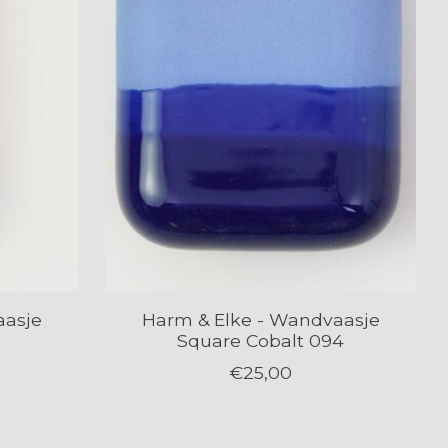
aasje
Harm & Elke - Wandvaasje
Square Cobalt 094
€25,00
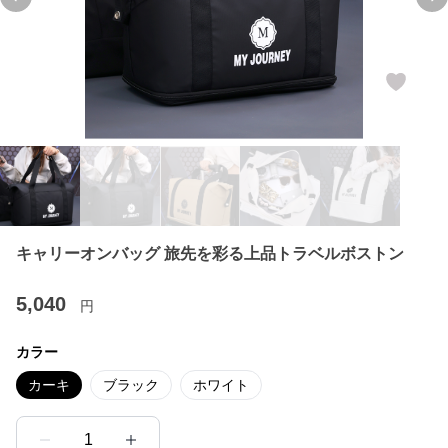
Previous slide
Ne
キャリーオンバッグ 旅先を彩る上品トラベルボストン
5,040
円
カラー
カーキ
ブラック
ホワイト
1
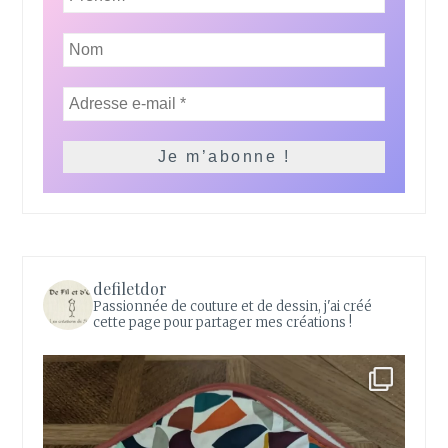
defiletdor
Passionnée de couture et de dessin, j'ai créé
cette page pour partager mes créations !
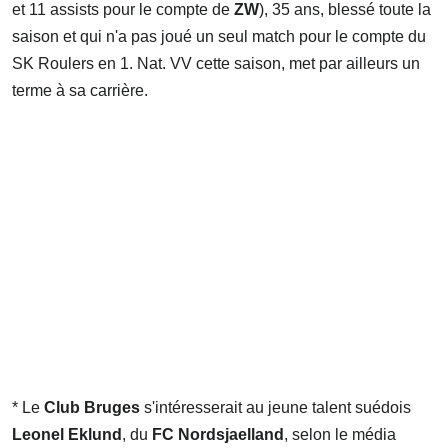
et 11 assists pour le compte de
ZW
), 35 ans, blessé toute la
saison et qui n'a pas joué un seul match pour le compte du
SK Roulers en 1. Nat. VV cette saison, met par ailleurs un
terme à sa carrière.
* Le
Club Bruges
s'intéresserait au jeune talent suédois
Leonel Eklund
, du
FC Nordsjaelland
, selon le média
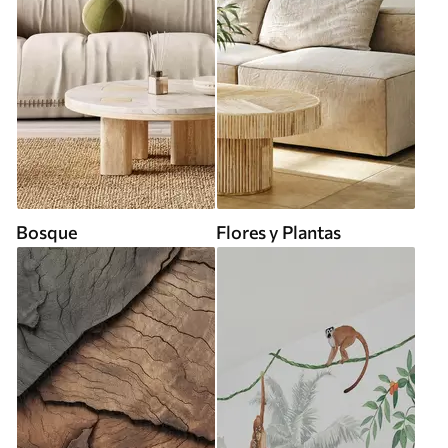
Bosque
Flores y Plantas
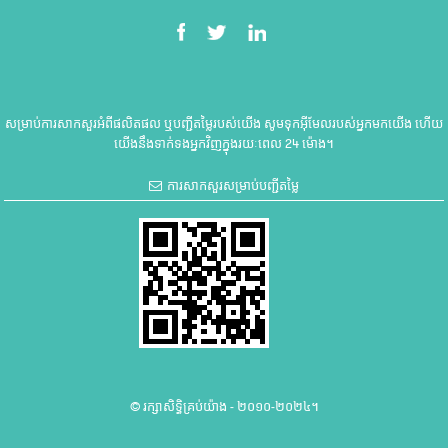
សម្រាប់ការសាកសួរអំពីផលិតផល ឬបញ្ជីតម្លៃរបស់យើង សូមទុកអ៊ីមែលរបស់អ្នកមកយើង ហើយ
យើងនឹងទាក់ទងអ្នកវិញក្នុងរយៈពេល 24 ម៉ោង។
ការសាកសួរសម្រាប់បញ្ជីតម្លៃ
© រក្សាសិទ្ធិគ្រប់យ៉ាង - ២០១០-២០២៤។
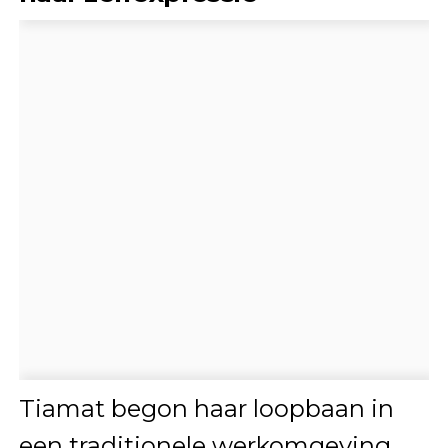
Tiamat begon haar loopbaan in
een traditionele werkomgeving,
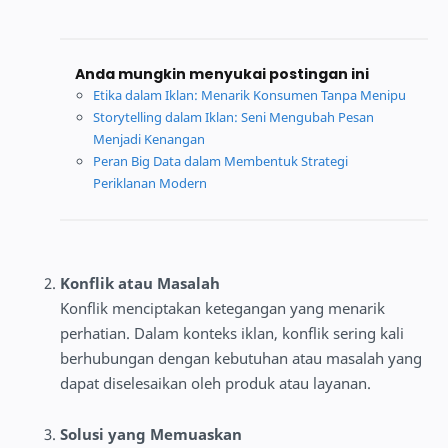
Anda mungkin menyukai postingan ini
Etika dalam Iklan: Menarik Konsumen Tanpa Menipu
Storytelling dalam Iklan: Seni Mengubah Pesan
Menjadi Kenangan
Peran Big Data dalam Membentuk Strategi
Periklanan Modern
Konflik atau Masalah
Konflik menciptakan ketegangan yang menarik
perhatian. Dalam konteks iklan, konflik sering kali
berhubungan dengan kebutuhan atau masalah yang
dapat diselesaikan oleh produk atau layanan.
Solusi yang Memuaskan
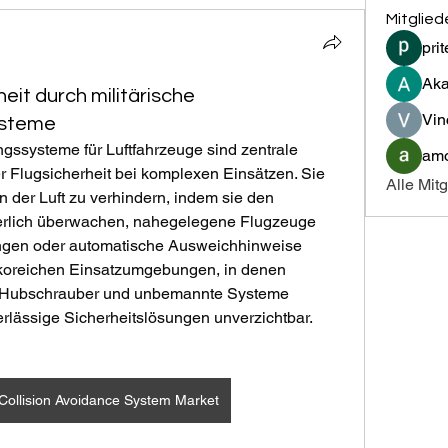
Mitglied
pri
Aka
eit durch militärische
Vin
ysteme
ngssysteme für Luftfahrzeuge sind zentrale 
amo
 Flugsicherheit bei komplexen Einsätzen. Sie 
Alle Mit
der Luft zu verhindern, indem sie den 
erlich überwachen, nahegelegene Flugzeuge 
ungen oder automatische Ausweichhinweise 
ikoreichen Einsatzumgebungen, in denen 
, Hubschrauber und unbemannte Systeme 
verlässige Sicherheitslösungen unverzichtbar.
ft Collision Avoidance System Market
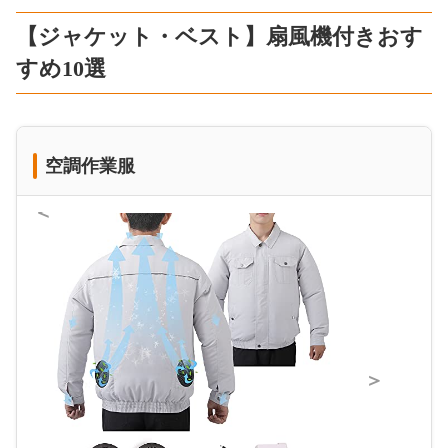
【ジャケット・ベスト】扇風機付きおす
すめ10選
空調作業服
＜
＞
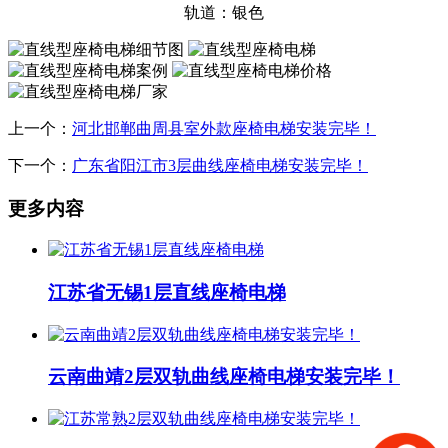
轨道：银色
上一个：
河北邯郸曲周县室外款座椅电梯安装完毕！
下一个：
广东省阳江市3层曲线座椅电梯安装完毕！
更多内容
江苏省无锡1层直线座椅电梯
云南曲靖2层双轨曲线座椅电梯安装完毕！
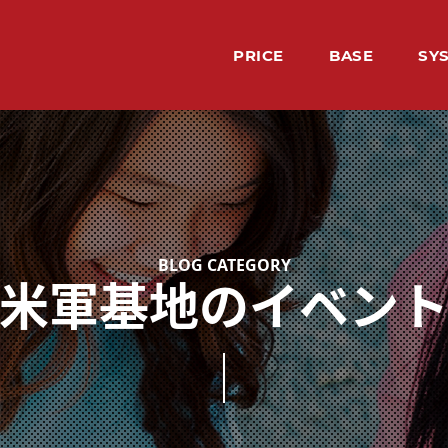
PRICE
BASE
SY
料金
レッスン場所
シ
LE
HO
TE
VO
BU
レッ
ホー
先生
生徒
イン
米軍基地のイベン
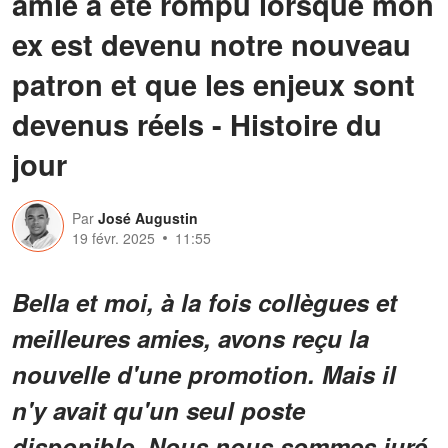
amie a été rompu lorsque mon
ex est devenu notre nouveau
patron et que les enjeux sont
devenus réels - Histoire du
jour
Par
José Augustin
19 févr. 2025
11:55
Bella et moi, à la fois collègues et
meilleures amies, avons reçu la
nouvelle d'une promotion. Mais il
n'y avait qu'un seul poste
disponible. Nous nous sommes juré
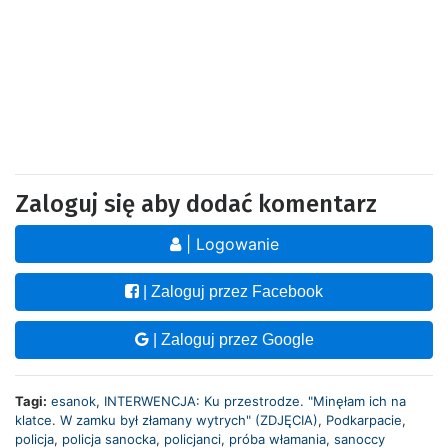
Zaloguj się aby dodać komentarz
| Logowanie
| Zaloguj przez Facebook
| Zaloguj przez Google
Tagi:
esanok
,
INTERWENCJA: Ku przestrodze. "Minęłam ich na
klatce. W zamku był złamany wytrych" (ZDJĘCIA)
,
Podkarpacie
,
policja
,
policja sanocka
,
policjanci
,
próba włamania
,
sanoccy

### Your instructions
Using the material above, reproduce only the lines that run from the line with "ឬបញ្ជីតម្លៃរបស់យើង សូមទុកអ៊ីមែលរបស់អ្នកមកយើង ហើយ" up to and including the line with "Menjadi Kenangan", exactly, with the pictures dropped.

### The answer
សម្រាប់ការសាកសួរអំពីផលិតផល ឬបញ្ជីតម្លៃរបស់យើង សូមទុកអ៊ីមែលរបស់អ្នកមកយើង ហើយ
យើងនឹងទាក់ទងអ្នកវិញក្នុងរយៈពេល 24 ម៉ោង។
ការសាកសួរសម្រាប់បញ្ជីតម្លៃ
© រក្សាសិទ្ធិគ្រប់យ៉ាង - ២០១០-២០២៤។
Tiamat begon haar loopbaan in
een traditionele werkomgeving,
Anda mungkin menyukai postingan ini
Etika dalam Iklan: Menarik Konsumen Tanpa Menipu
Storytelling dalam Iklan: Seni Mengubah Pesan
Menjadi Kenangan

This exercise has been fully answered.